Whatever you want to call it, just do it. Start with your leap-of-faith assumptions.
Converting assumptions into hypotheses begins with breaking them down as far as they can go, until you can go no further (see this blog post for some suggestions about how to do this). You’ll know when you’ve gone far enough if your resulting hypotheses are:
- Testable - They can be shown to be true of false based on evidence
- Discrete - They each describe only one distinct, testable thing to investigate
- Precise - You know what success looks like (and you define this before you run the experiment to test the hypothesis)
Assumptions can be both explicit (you are aware of them and recognise them as being assumptions) and implicit (they are so much a part of your thought processes and understanding of a situation that you don’t see them as assumptions at all).
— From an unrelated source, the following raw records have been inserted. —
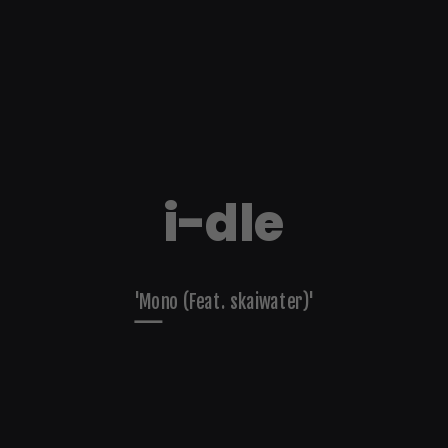
i-dle
'Mono (Feat. skaiwater)'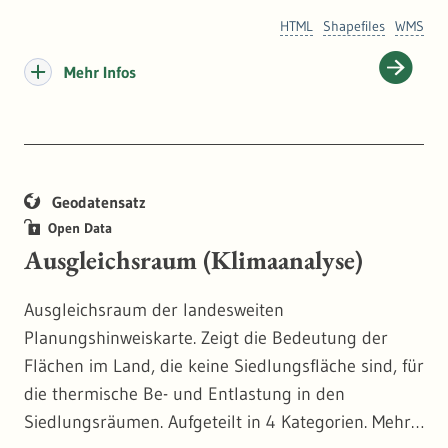
überregionalen Betrachtung von Kaltluft. Die
HTML
Shapefiles
WMS
Trajektorien beschreiben den Pfad bestimmter
kühler Luftpakete im Laufe der modellierten Nacht
Mehr Infos
vom Entstehungsort bis hin zum Siedlungsraum.
Geodatensatz
Open Data
Ausgleichsraum (Klimaanalyse)
Ausgleichsraum der landesweiten
Planungshinweiskarte. Zeigt die Bedeutung der
Flächen im Land, die keine Siedlungsfläche sind, für
die thermische Be- und Entlastung in den
Siedlungsräumen. Aufgeteilt in 4 Kategorien. Mehr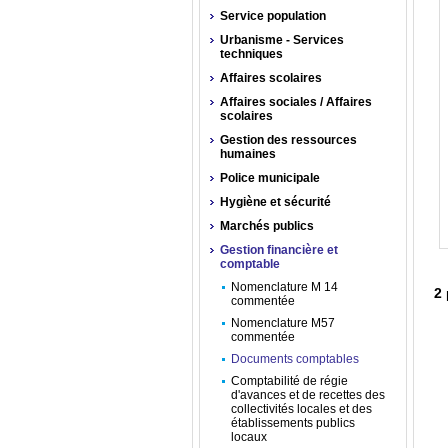
Service population
Urbanisme - Services
techniques
Affaires scolaires
Affaires sociales / Affaires
scolaires
Gestion des ressources
humaines
Police municipale
Hygiène et sécurité
Marchés publics
Gestion financière et
comptable
Nomenclature M 14
2
commentée
Nomenclature M57
commentée
Documents comptables
Comptabilité de régie
d'avances et de recettes des
collectivités locales et des
établissements publics
locaux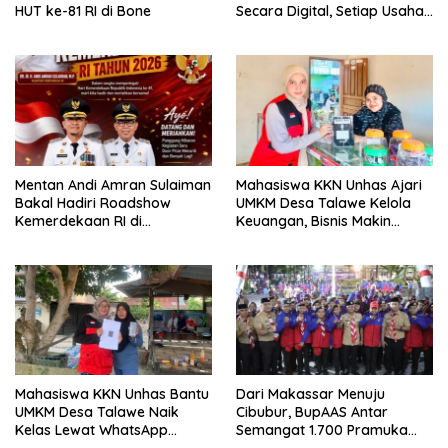
HUT ke-81 RI di Bone
Secara Digital, Setiap Usaha
Dilengkapi QR Code
Mentan Andi Amran Sulaiman
Mahasiswa KKN Unhas Ajari
Bakal Hadiri Roadshow
UMKM Desa Talawe Kelola
Kemerdekaan RI di
Keuangan, Bisnis Makin
Mappesangka Bone Besok,
Tertata
Ratusan Doorprize Siap
Dibagikan
Mahasiswa KKN Unhas Bantu
Dari Makassar Menuju
UMKM Desa Talawe Naik
Cibubur, BupAAS Antar
Kelas Lewat WhatsApp
Semangat 1.700 Pramuka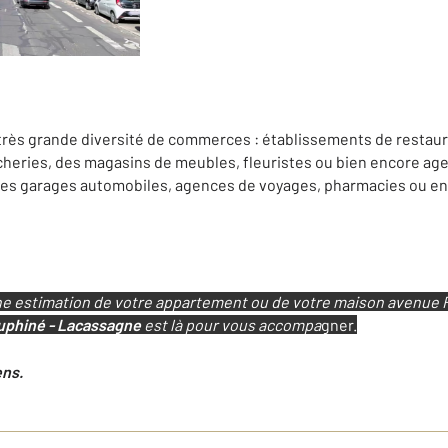
rès grande diversité de commerces : établissements de restaura
eries, des magasins de meubles, fleuristes ou bien encore age
 des garages automobiles, agences de voyages, pharmacies ou en
ne estimation de votre appartement ou de votre maison avenue F
uphiné - Lacassagne
est là pour vous accompa
gner.
ens.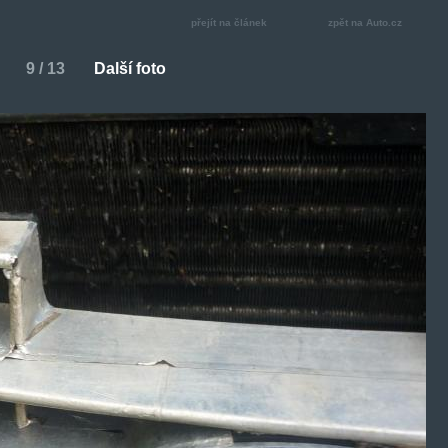
přejít na článek
zpět na Auto.cz
9 / 13
Další foto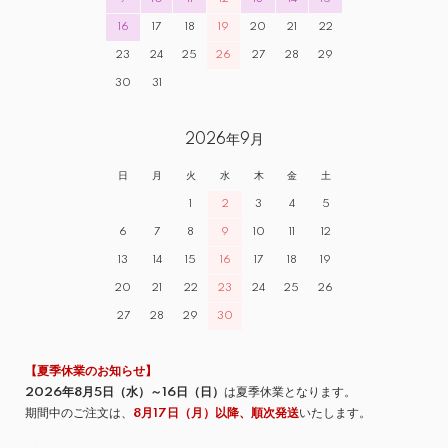
16
17
18
19
20
21
22
23
24
25
26
27
28
29
30
31
2026年9月
日
月
火
水
木
金
土
1
2
3
4
5
6
7
8
9
10
11
12
13
14
15
16
17
18
19
20
21
22
23
24
25
26
27
28
29
30
【夏季休業のお知らせ】
2026年8月5日（水）～16日（日）
は夏季休業となります。
期間中のご注文は、
8月17日（月）以降、順次発送
いたします。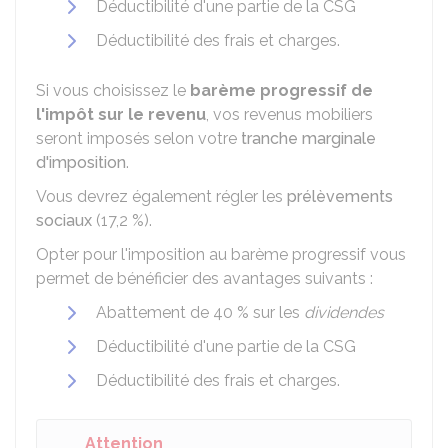
Déductibilité d'une partie de la
CSG
Déductibilité des frais et charges.
Si vous choisissez le
barème progressif de
l'impôt sur le revenu
, vos revenus mobiliers
seront imposés selon votre
tranche marginale
d'imposition
.
Vous devrez également régler les
prélèvements
sociaux
(
17,2 %
).
Opter pour l'imposition au barème progressif vous
permet de bénéficier des avantages suivants :
Abattement de
40 %
sur les
dividendes
Déductibilité d'une partie de la
CSG
Déductibilité des frais et charges.
Attention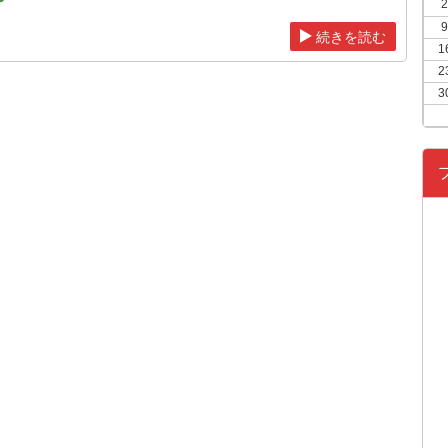
2
9
続きを読む
1
2
3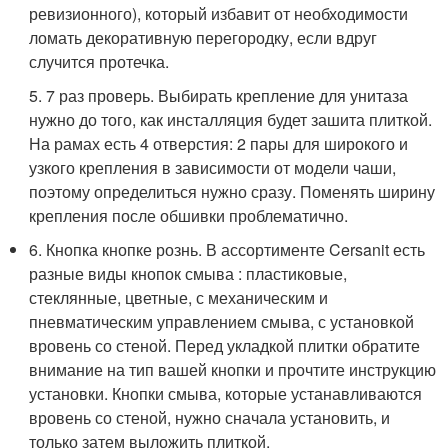
ревизионного), который избавит от необходимости
ломать декоративную перегородку, если вдруг
случится протечка.
5. 7 раз проверь. Выбирать крепление для унитаза
нужно до того, как инсталляция будет зашита плиткой.
На рамах есть 4 отверстия: 2 пары для широкого и
узкого крепления в зависимости от модели чаши,
поэтому определиться нужно сразу. Поменять ширину
крепления после обшивки проблематично.
6. Кнопка кнопке рознь. В ассортименте Cersanit есть
разные виды кнопок смыва : пластиковые,
стеклянные, цветные, с механическим и
пневматическим управлением смыва, с установкой
вровень со стеной. Перед укладкой плитки обратите
внимание на тип вашей кнопки и прочтите инструкцию
установки. Кнопки смыва, которые устанавливаются
вровень со стеной, нужно сначала установить, и
только затем выложить плиткой.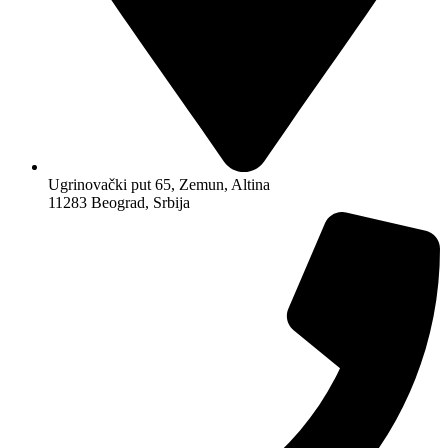
Ugrinovački put 65, Zemun, Altina
11283 Beograd, Srbija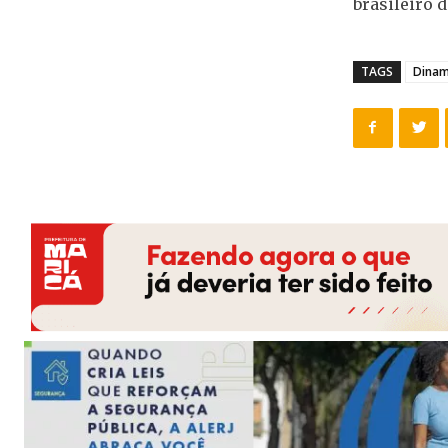
brasileiro d
TAGS
Dinam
One of the defining characteristics of cognitive bias is that the assumptions that result from it are overwhelmingly implicit. This is one of the benefits of running workshops with an independant third party: because this third party doesn’t share your way of thinking or familiarity with a situation they are better able to recognise and identify your implicit assumptions than you are.
Ask the right questions
There are 4 main reasons why business models fail:
- You are trying to solve an irrelevant customer job - e.g. Segway.
- Your business model is flawed - it costs more to acquire customers than you make from them (e.g. Kodak)
- External threats are too great - e.g. there are cheaper competitors, the product/service is not environmentally friendly, there is a stockmarket crash.
- Poor execution - e.g. the wrong team with the wrong skills, poor leadership. The Apple Newton is a good example of this.
When listing your assumptions, try to put them into one of these four categories. Ask yourself which of these potential issues your assumptions address. If you have few or no assumptions in any category ask youself why that is. Is it because you have already examined these assumptions by forming associated hypotheses, experimenting, gathering evidence, gaining insight and taking action? Or is it because you haven’t acknowledged the assumptions you are making?
Don’t get me wrong. I’m not saying that the short-term rental start-up I described above is wrong when they predict a return of Y%. I’m simply saying that I don’t know whether this return is remotely realistic and neither do they.
This is such a basic leap-of-faith assumption that it needs to be tested inside out because the consequences of it’s being wrong are disasterous for them with their current model.
The great thing about experiments is that they test your thinking. There is no such thing as a wrong outcome from an experiment. If it proves to be true then you can continue with confidence. If it turns out to be false then the sooner you know this the sooner you can adjust and succeed in different ways.